Syrgis Performance Initiators Inc. (Helena, Ark.) announced at the show that it has broken ground on a new standalone laboratory facility to support its global organic peroxides business. The new facility, to be located at the company’s manufacturing complex in Helena, is expected to be complete by May. The company produces methyl ethyl ketone peroxides (MEKP) in Helena and in Köpmanholmen, Sweden, and benzoyl peroxide (BPO) in its Helena facility, for initiating composite polymer cure.
TCM Composites (div. of Kenway Corp., Augusta, Maine) showcased its temperature-controlled molding equipment for vacuum infusing parts of any thickness, with the help of resins modified with Arkema Inc.’s (Philadelphia, Pa.) Luperox IS 300 additive technology. Formulated to promote controlled radical polymerization, the additive also made its debut at the show. Partnered with industry expert Andre Cocquyt (GRPguru, Brunswick, Maine), the company offers the molds, consulting services for process design, and employee training.
Toho Tenax America Inc. (Rockwood, Tenn.) underscored composites for transportation at its exhibit, and reported brisk traffic during the show. The company contended that its carbon fibers offer lighter weight and mass reduction, which translates to lower energy consumption, in automobiles, trains and aircraft. Also at the booth were spun carbon fiber yarns and fiber blends made with carbon and Teijin Aramid yarns. Sister division Diversified Structural Composites (Erlanger, Ky.) was on hand to exhibit pultruded parts using carbon, including some made via a new technology that allows curved sections.
VectorPly (Phenix City, Ala.), one of the supplier partners involved with Composites One’s closed molding demonstrations, showed its VectorFusion “multiplane” stitchbonded multiaxial reinforcements, designed specifically for vacuum infusion processing. Introduced several years ago, the product architecture sustains fabric loft, ensuring that the laminate will not compress under vacuum pressure, which can choke resin flow. According to the company, the stitchbonded construction provides a smoother finished surface with less print-through compared to other Z-axis type reinforcements.

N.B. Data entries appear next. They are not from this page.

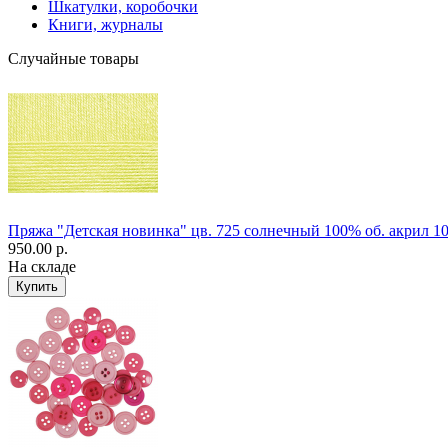
Шкатулки, коробочки
Книги, журналы
Случайные товары
Пряжа "Детская новинка" цв. 725 солнечный 100% об. акрил 10
950.00 р.
На складе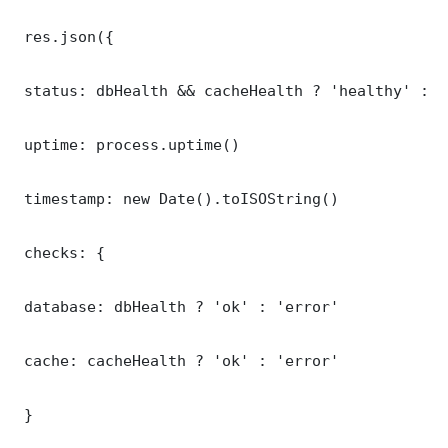
 res.json({

 status: dbHealth && cacheHealth ? 'healthy' : '
 uptime: process.uptime()

 timestamp: new Date().toISOString()

 checks: {

 database: dbHealth ? 'ok' : 'error'

 cache: cacheHealth ? 'ok' : 'error'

Zeon Chemicals and Telene (both based in Louisville, Ky.) showcased Telene-brand dicyclopentadiene (DCPD) resin, a two-component thermoset resin that is processed with low-pressure reaction injection molding (RIM) methods and equipment. Highly impact-resistant, the resins are widely used for large, complex parts, such as agricultural equipment body panels, and for anti-corrosion applications where their combination of modulus, toughness and cost-effective processing are appropriate. While often molded as a neat resin, Telene grades are available with fiber reinforcements that offer a 50 percent higher modulus, says the company.
Zyvex Performance Materials (Columbus, Ohio) exhibited its Arovex prepreg materials enhanced with carbon nanotubes. After special treatment (what the company calls functionalization) the nanoscale materials are dispersed in epoxy resin systems. These epoxies, used to make prepregs, enhance prepreg performance. Also on display were similarly enhanced Epovex adhesives and resins. The company spotlighted the Piranha, the first unmanned surface vessel (USV) constructed with Arovex materials. The USV is aimed at naval military customers (see “Editor’s Picks,” at right).